I grew up in Ufa, a big industrial city in the Urals, central Russia. Looking back, my journey into architecture was undoubtedly shaped by my own experiences of growing up in this densely populated Soviet Union province, writes Natalia Maximova of Sheppard Robson.
I’d always been fascinated by the urban landscape and built environment and loved to draw. My early childhood was spent living in ‘khrushchyov – slum’- a five-storey apartment block, hundreds of which were cloned across the country as a part of low-cost mass residential development in the 60s. The entire neighbourhoods were constructed in a similar manner, lacking character and quality.
However, I remember the first time my aunty walked me through the historical part of our city and I was blown away. It couldn’t have been more different to where I lived, with its Art Deco buildings rich in detail and that’s when my love of buildings and design was born.
That said, there were no other architects in my family. My parents were scientists, and everyone assumed I would be taking a similar academic route, myself included.
I even had a place to study maths and economics at university, but something my Grandfather said gave me a change of heart.
He had a huge influence on my life and although he was a geologist, he was a wonderful craftsman and loved to build. He described architecture as a “noble profession” and encouraged me to apply to a local school of architecture.
During my second year I took part in RIBA international student competition. As a bronze winner, my drawings were put on exhibition at the Royal Academy of Art and work published in Building Design magazine. The following year I won another all-Russian competition and was awarded a President Yeltsin’s scholarship to study architecture at Oxford Brookes University.
After a couple of years in Moscow and London I moved to Manchester and joined architect practice, BDP, where I stayed for several years, working on great projects such as Liverpool One, before setting up my own private practice in 2002 to design an award winning Russian Church in Manchester.
To fulfil my passion for larger scale projects in 2010 I joined Sheppard Robson and have since led on a whole host of major higher education and commercial projects including Birley Campus at Manchester Met and Edgbaston Campus for Birmingham City University.
Architecture is such an incredibly diverse discipline. You can change lives by transforming cities and communities and making them a better place to live and work.

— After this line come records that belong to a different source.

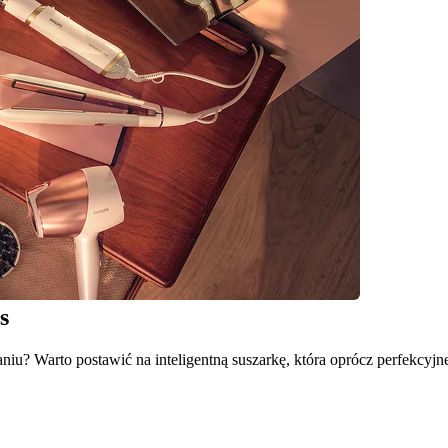
s
u? Warto postawić na inteligentną suszarkę, która oprócz perfekcyjnego 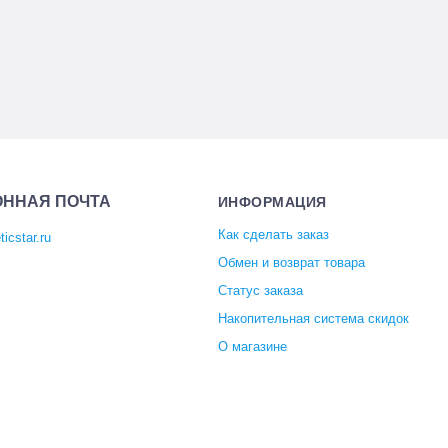
ОННАЯ ПОЧТА
ИНФОРМАЦИЯ
Как сделать заказ
icstar.ru
Обмен и возврат товара
Статус заказа
Накопительная система скидок
О магазине
Отзывы покупателей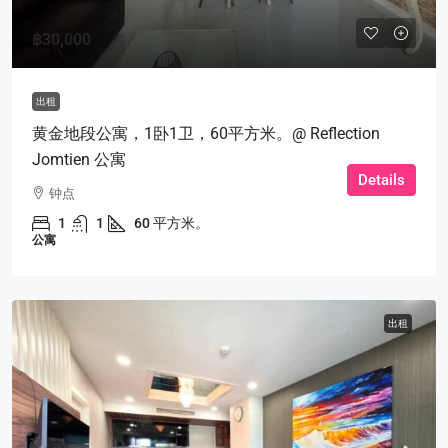
฿30,000
出租
黄金地段公寓，1卧1卫，60平方米。@ Reflection
Jomtien 公寓
Details
钟点
1
1
60 平方米。
公寓
出租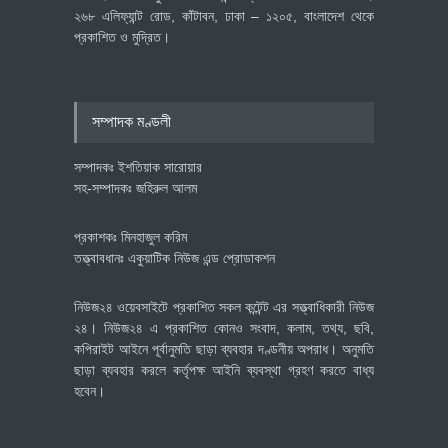
২৬৮ এলিফ্যান্ট রোড, কাঁটাবন, ঢাকা – ১২০৫, বাংলাদেশ থেকে
প্রকাশিত ও মুদ্রিত।
বৈশ্বিক প্রতিযোগিতা সক্ষমতা বাড়াতে
পোশাক শিল্পে নতুন উদ্যোগ
অর্থনীতি
July 23, 2026
সম্পাদক মণ্ডলী
সম্পাদকঃ ইশতিয়াক সারোয়ার
সহ-সম্পাদকঃ জহিরুল আলম
প্রকাশকঃ মিনহাজুল করিম
তত্ত্বাবধানঃ একুয়াটিক নিউজ এন্ড প্রোডাকশন
নিউজ২৪ ওয়েবসাইটে প্রকাশিত সকল কন্টেন্ট এর সত্ত্বাধিকারী নিউজ
২৪। নিউজ২৪ এ প্রকাশিত কোনও সংবাদ, কলাম, তথ্য, ছবি,
কপিরাইট আইনে পূর্বানুমতি ছাড়া ব্যবহার দণ্ডনীয় অপরাধ। অনুমতি
ছাড়া ব্যবহার করলে কর্তৃপক্ষ আইনি ব্যবস্থা গ্রহণ করতে বাধ্য
হবেন।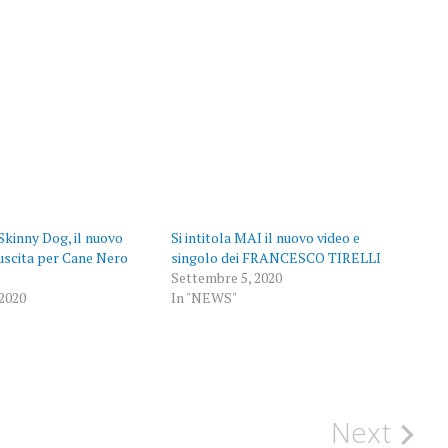
kinny Dog, il nuovo
Si intitola MAI il nuovo video e
 uscita per Cane Nero
singolo dei FRANCESCO TIRELLI
Settembre 5, 2020
2020
In "NEWS"
Next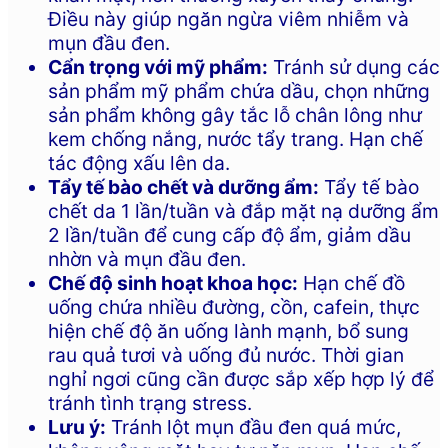
Điều này giúp ngăn ngừa viêm nhiễm và
mụn đầu đen.
Cẩn trọng với mỹ phẩm:
Tránh sử dụng các
sản phẩm mỹ phẩm chứa dầu, chọn những
sản phẩm không gây tắc lỗ chân lông như
kem chống nắng, nước tẩy trang. Hạn chế
tác động xấu lên da.
Tẩy tế bào chết và dưỡng ẩm:
Tẩy tế bào
chết da 1 lần/tuần và đắp mặt nạ dưỡng ẩm
2 lần/tuần để cung cấp độ ẩm, giảm dầu
nhờn và mụn đầu đen.
Chế độ sinh hoạt khoa học:
Hạn chế đồ
uống chứa nhiều đường, cồn, cafein, thực
hiện chế độ ăn uống lành mạnh, bổ sung
rau quả tươi và uống đủ nước. Thời gian
nghỉ ngơi cũng cần được sắp xếp hợp lý để
tránh tình trạng stress.
Lưu ý:
Tránh lột mụn đầu đen quá mức,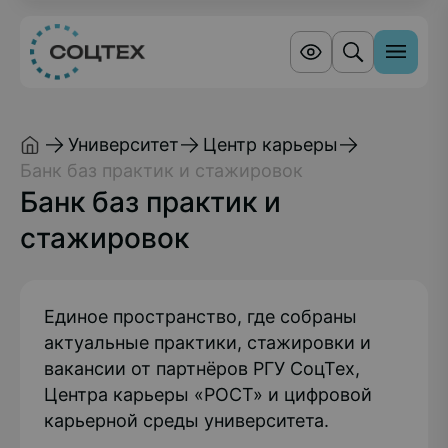
Университет
Центр карьеры
Банк баз практик и стажировок
Банк баз практик и
стажировок
Единое пространство, где собраны
актуальные практики, стажировки и
вакансии от партнёров РГУ СоцТех,
Центра карьеры «РОСТ» и цифровой
карьерной среды университета.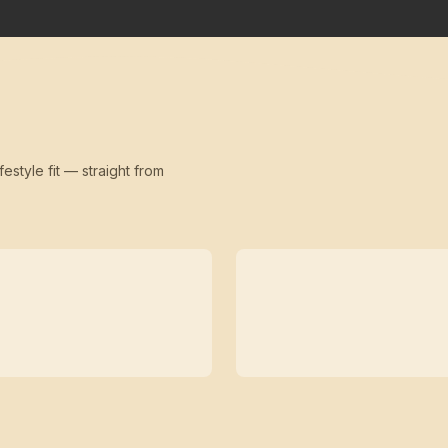
festyle fit — straight from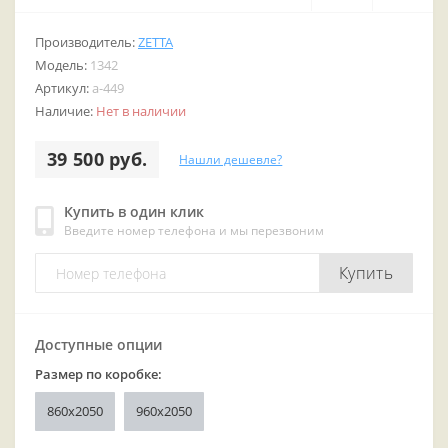
Производитель:
ZETTA
Модель:
1342
Артикул:
a-449
Наличие:
Нет в наличии
39 500 руб.
Нашли дешевле?
Купить в один клик
Введите номер телефона и мы перезвоним
Купить
Доступные опции
Размер по коробке:
860x2050
960x2050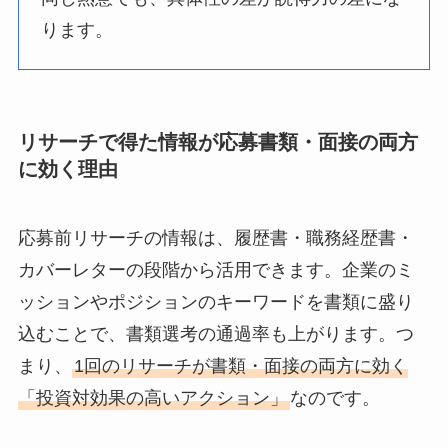
ります。
リサーチで得た情報が応募書類・面接の両方
に効く理由
応募前リサーチの情報は、履歴書・職務経歴書・
カバーレターの段階から活用できます。企業のミ
ッションやポジションのキーワードを書類に盛り
込むことで、書類選考の通過率も上がります。つ
まり、
1回のリサーチが書類・面接の両方に効く
「投資対効果の高いアクション」
なのです。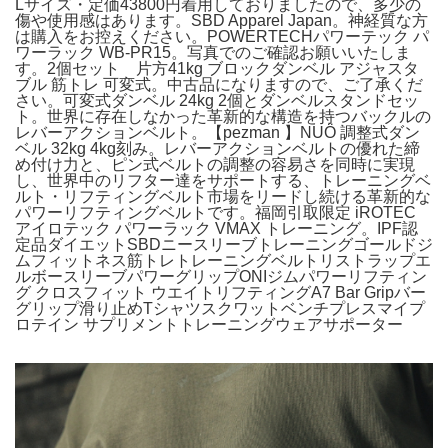
Lサイズ・定価43800円着用しておりましたので、多少の
傷や使用感はあります。SBD Apparel Japan。神経質な方
は購入をお控えください。POWERTECHパワーテック パ
ワーラック WB-PR15。写真でのご確認お願いいたしま
す。2個セット 片方41kg ブロックダンベル アジャスタ
ブル 筋トレ 可変式。中古品になりますので、ご了承くだ
さい。可変式ダンベル 24kg 2個とダンベルスタンドセッ
ト。世界に存在しなかった革新的な構造を持つバックルの
レバーアクションベルト。【pezman 】NUÖ 調整式ダン
ベル 32kg 4kg刻み。レバーアクションベルトの優れた締
め付け力と、ピン式ベルトの調整の容易さを同時に実現
し、世界中のリフター達をサポートする、トレーニングベ
ルト・リフティングベルト市場をリードし続ける革新的な
パワーリフティングベルトです。福岡引取限定 iROTEC
アイロテック パワーラック VMAX トレーニング。IPF認
定品ダイエットSBDニースリーブトレーニングゴールドジ
ムフィットネス筋トレトレーニングベルトリストラップエ
ルボースリーブパワーグリップONIジムパワーリフティン
グ クロスフィット ウエイトリフティングA7 Bar Gripバー
グリップ滑り止めTシャツスクワットベンチプレスマイプ
ロテイン サプリメントトレーニングウェアサポーター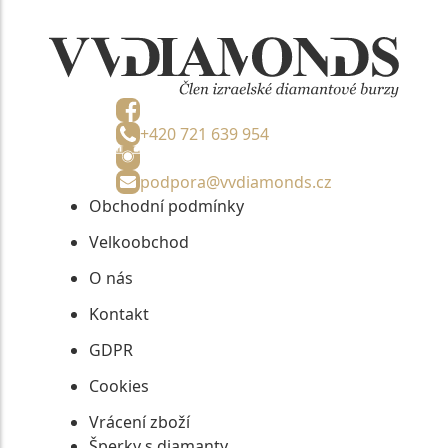
+420 721 639 954
podpora@vvdiamonds.cz
Obchodní podmínky
Velkoobchod
O nás
Kontakt
GDPR
Cookies
Vrácení zboží
Šperky s diamanty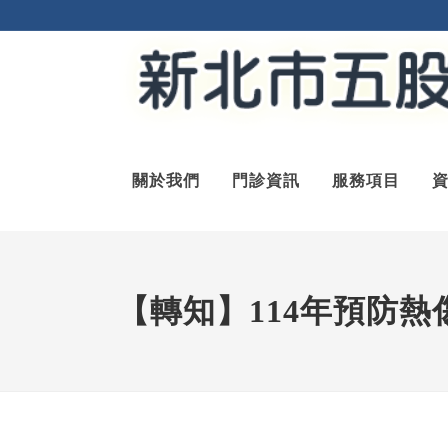
關於我們
門診資訊
服務項目
【轉知】114年預防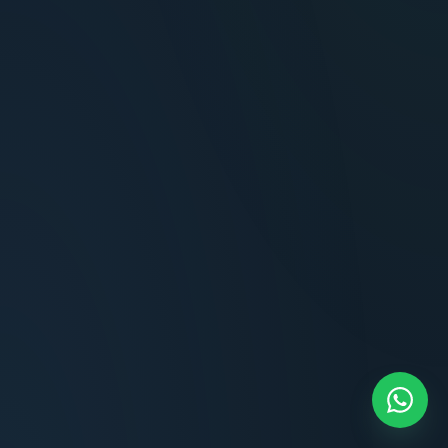
Terminaciones impecables, cocina equipada
y la tranquilidad del perímetro cerrado.
Carlos Méndez
CM
Propietario — Maldonado
“
Atención clara y profesional desde el primer
contacto. Todo transparente, sin sorpresas,
dentro de los plazos prometidos. Lo
recomiendo sin dudar.
Lucía Romero
LR
Compradora — Buenos Aires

There have been challenges. If you’re a working mother like me, taking maternity leave can be tough. It’s hard being physically absent when the nature of the business is so fast paced but I’ve never let that stop me.
As an industry, we need to support new mums to help get them back into work and encourage them to be confident in their abilities and grab every opportunity with both hands.
I also strongly believe, we need to offer clearer and more diverse career paths and give people the option to study while they are working. Architectural degrees are long so unless we give people the chance to earn while they learn, we will miss out on talent and restrict diversity.